In 2004 I got a job as a lecturer at Edinburgh University and moved to the East (which means I can never go back and live in the west, they would stone me to death). I'm still at the University three days a week and in the NHS Pain Service 2 days a week.
I met Sarah in 2003 when she was a trainee in NHS Ayrshire. We were both married /engaged to other people then and we sensed there was something there but didn't do anything about it. We met again in 2004 and faced up to the fact that we loved each other. It meant breaking up other relationships that had been valued and it meant stepping into pain and hurt. It’s been difficult, especially at first. We have been together for 5 years now and were married in 2007, in December. (Who the hell has a wedding on December 27th??!!**%$) Well, we wanted to snowboard on our honeymoon, so we thank all those who came and sorry of the inconvenience. I'm betting your memories are not of the inconvenience.

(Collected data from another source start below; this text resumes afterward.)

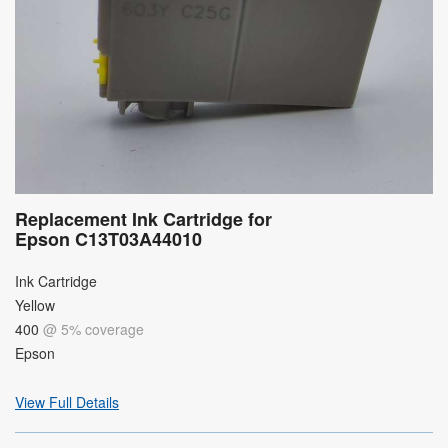
Replacement Ink Cartridge for
Epson C13T03A44010
Ink Cartridge
Yellow
400
@ 5% coverage
Epson
View Full Details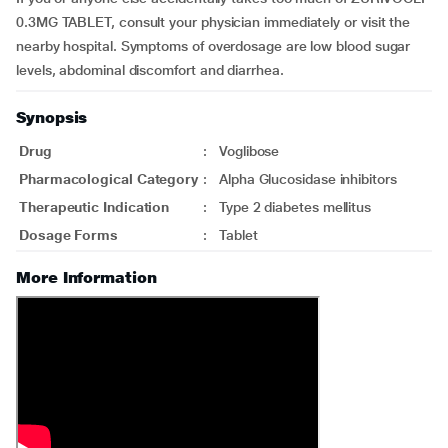
0.3MG TABLET, consult your physician immediately or visit the
nearby hospital. Symptoms of overdosage are low blood sugar
levels, abdominal discomfort and diarrhea.
Synopsis
Drug
:
Voglibose
Pharmacological Category
:
Alpha Glucosidase inhibitors
Therapeutic Indication
:
Type 2 diabetes mellitus
Dosage Forms
:
Tablet
More Information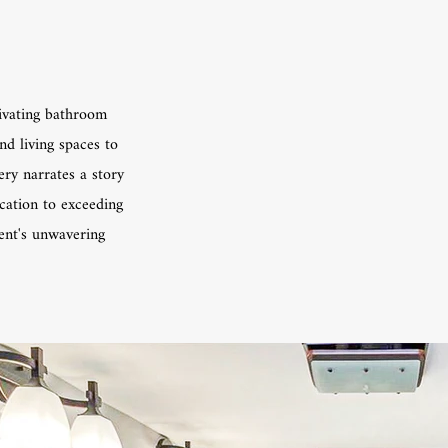
ivating bathroom
nd living spaces to
ery narrates a story
ication to exceeding
ient's unwavering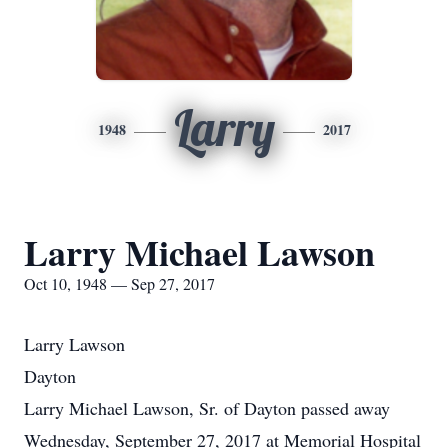
Larry
1948
2017
Larry Michael Lawson
Oct 10, 1948 — Sep 27, 2017
Larry Lawson
Dayton
Larry Michael Lawson, Sr. of Dayton passed away
Wednesday, September 27, 2017 at Memorial Hospital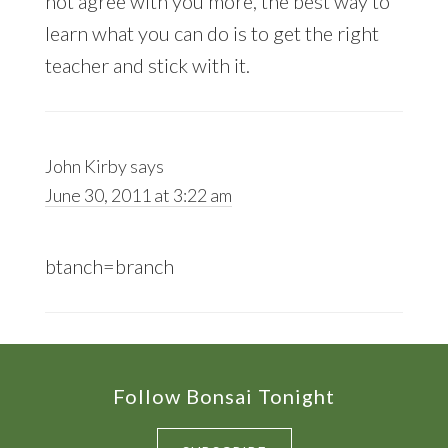
not agree with you more, the best way to
learn what you can do is to get the right
teacher and stick with it.
John Kirby
says
June 30, 2011 at 3:22 am
btanch=branch
Footer
Follow Bonsai Tonight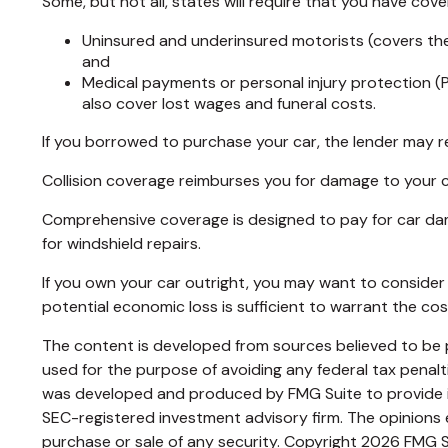
Some, but not all, states will require that you have cove
Uninsured and underinsured motorists (covers the 
and
Medical payments or personal injury protection (P
also cover lost wages and funeral costs.
If you borrowed to purchase your car, the lender may r
Collision coverage reimburses you for damage to your car 
Comprehensive coverage is designed to pay for car damage 
for windshield repairs.
If you own your car outright, you may want to consider 
potential economic loss is sufficient to warrant the co
The content is developed from sources believed to be pr
used for the purpose of avoiding any federal tax penaltie
was developed and produced by FMG Suite to provide inf
SEC-registered investment advisory firm. The opinions e
purchase or sale of any security. Copyright
2026 FMG S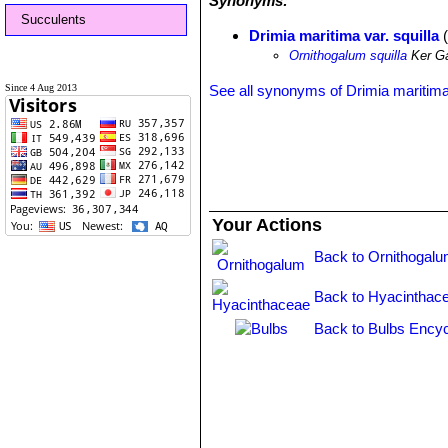
Synonyms:
Succulents
Drimia maritima var. squilla
(
Ornithogalum squilla
Ker Ga
Since 4 Aug 2013
See all synonyms of Drimia maritim
Your Actions
Back to Ornithogalu
Back to Hyacinthac
Back to Bulbs Encyc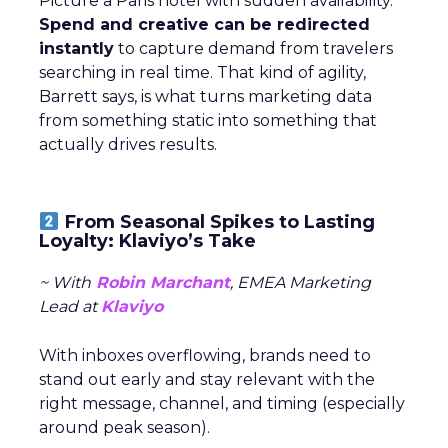
Picture a Paris hotel with sudden availability.
Spend and creative can be redirected
instantly
to capture demand from travelers
searching in real time. That kind of agility,
Barrett says, is what turns marketing data
from something static into something that
actually drives results.
From Seasonal Spikes to Lasting
Loyalty: Klaviyo’s Take
~ With
Robin Marchant
, EMEA Marketing
Lead at
Klaviyo
With inboxes overflowing, brands need to
stand out early and stay relevant with the
right message, channel, and timing (especially
around peak season).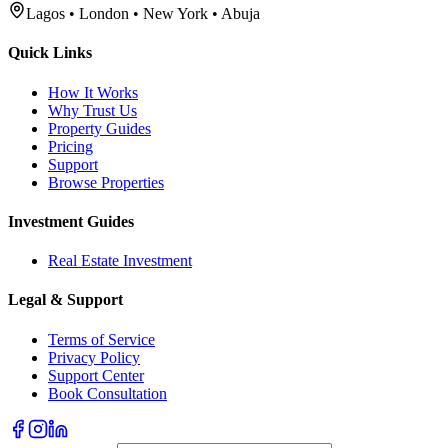
Lagos • London • New York • Abuja
Quick Links
How It Works
Why Trust Us
Property Guides
Pricing
Support
Browse Properties
Investment Guides
Real Estate Investment
Legal & Support
Terms of Service
Privacy Policy
Support Center
Book Consultation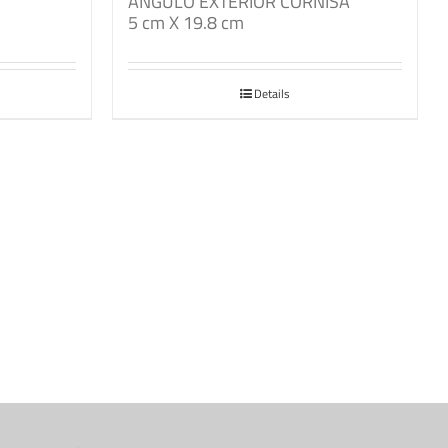
ANGULO EXTERIOR CORNISA
5 cm X 19.8 cm
Details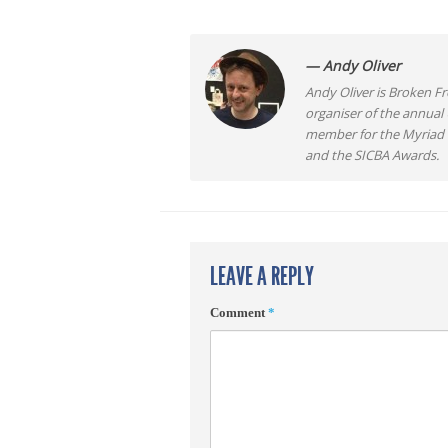
— Andy Oliver
Andy Oliver is Broken Fro
organiser of the annual
member for the Myriad F
and the SICBA Awards.
LEAVE A REPLY
Comment
*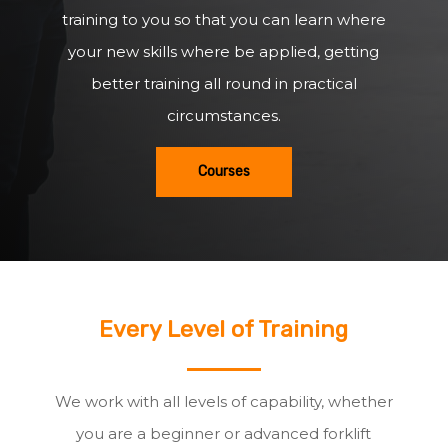
training to you so that you can learn where
your new skills where be applied, getting
better training all round in practical
circumstances.
Courses
Every Level of Training
We work with all levels of capability, whether
you are a beginner or advanced forklift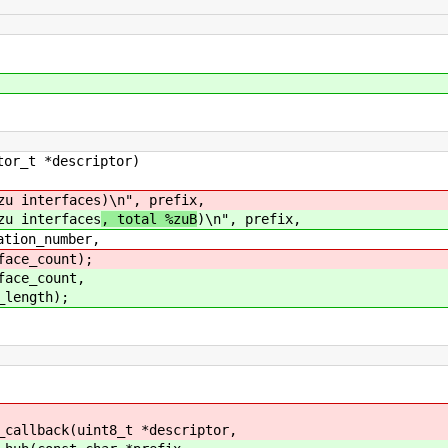
or_t *descriptor)
 interfaces
)\n", prefix,
 interfaces
, total %zuB
)\n", prefix,
on_number,
e_count);
ce_count,
ength);
_callback(uint8_t *descriptor,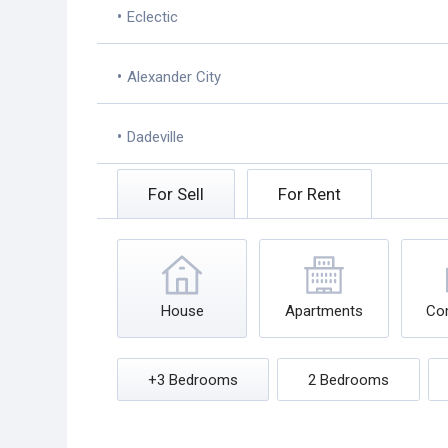
•
Eclectic
•
Alexander City
•
Dadeville
For Sell
For Rent
House
Apartments
Co
+3 Bedrooms
2 Bedrooms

And now we have Georgia. She is perfect and she is teaching me to be unselfish, which for a selfish person is a great blessing. She and Sarah are the most important things in my life, and when I get in touch with that it makes me want to cry for love.
I remember at Nana's 80th (? the first party, not the second party) birthday party seeing her in a photograph with all of the grandchildren around her. I was about 18 or 19. I remember thinking that all of these people come from her, that without her having been in the world we would not be there.
We are all imperfectly formed human beings, feeling our way carefully along an unlit path. And we are all connected. This family gathering and this family tree is a thing of good. Thank you Charles.